Existen momentos condenados al desastre y que uno desea constantemente, porque sabe que nunca llegarán.

Hasta que llegan.

Mi primera novia llegó a los 15, durante unas vacaciones, y porque ella, más grande que yo, así lo quiso. Algunos días, arrojaba mi balón a su cochera, sabiendo que estaba en casa y sabiendo también que no sería ella sino su hermana quien me lo devolvería; algunos otros, salía a la tienda de la esquina cada media hora, para terminar buscando hormigas cuando la encontraba de frente; y algunos otros, le dejaba cartas anónimas en el buzón, deseando que supiera que yo las escribía pero, al mismo tiempo, que nunca me lo hiciera saber.

El juego fue divertido hasta que un día, de la absoluta nada, cruzó la calle para saludarme, y para pedirme que desde ese momento, cada vez que quisiera hacerle llegar una carta, se la entregara directamente en la mano.

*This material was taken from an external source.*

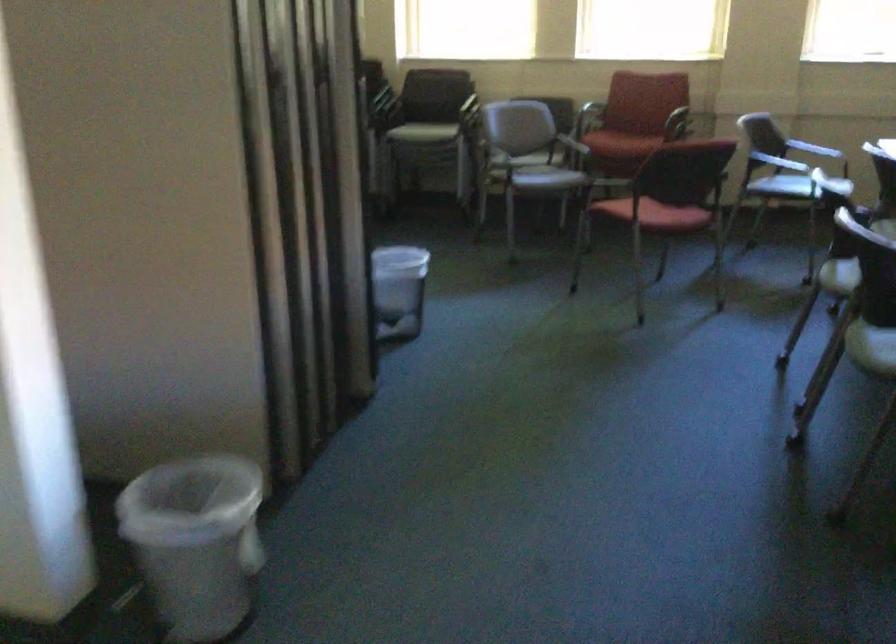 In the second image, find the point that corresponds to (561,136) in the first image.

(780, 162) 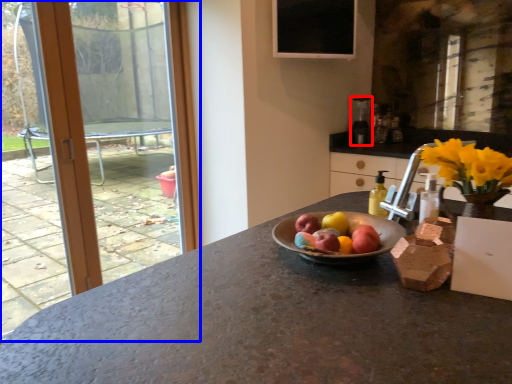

Si algo le hacía falta a la historia de la Copa Libertadores, era una final con el clásico Boca Juniors- River Plate. El partido por excelencia del futbol sudamericano debía jugarse en el campeonato por excelencia del mismo. Cada ocasión que ambos equipos llegaban a rondas finales, salían las apuestas, los pronósticos, los deseos: “¿Te imaginas un Boca-River en la final? Sería la locura”. Y cada vez que alguno de los dos quedaba eliminado, se respiraba un aire de decepción y, a la vez, de alivio.

El Clásico de Argentina más importante de su historia debió esperar poco más de dos semanas para jugarse; debió ser organizado por una confederación europea y no sudamericana; debió jugarse en un estadio en España, y con personas acostumbradas al silencio y no al griterío ensordecedor.

Desde ese día, nunca más le volví a escribir una carta y durante los tres meses que duramos de novios, nos vimos tres o cuatro veces. Existen momentos condenados al desastre y que uno desea constantemente, porque sabe que nunca llegarán. Hasta que llegan.

Nos leemos la siguiente semana. Y recuerden: la intención sólo la conoce el jugador.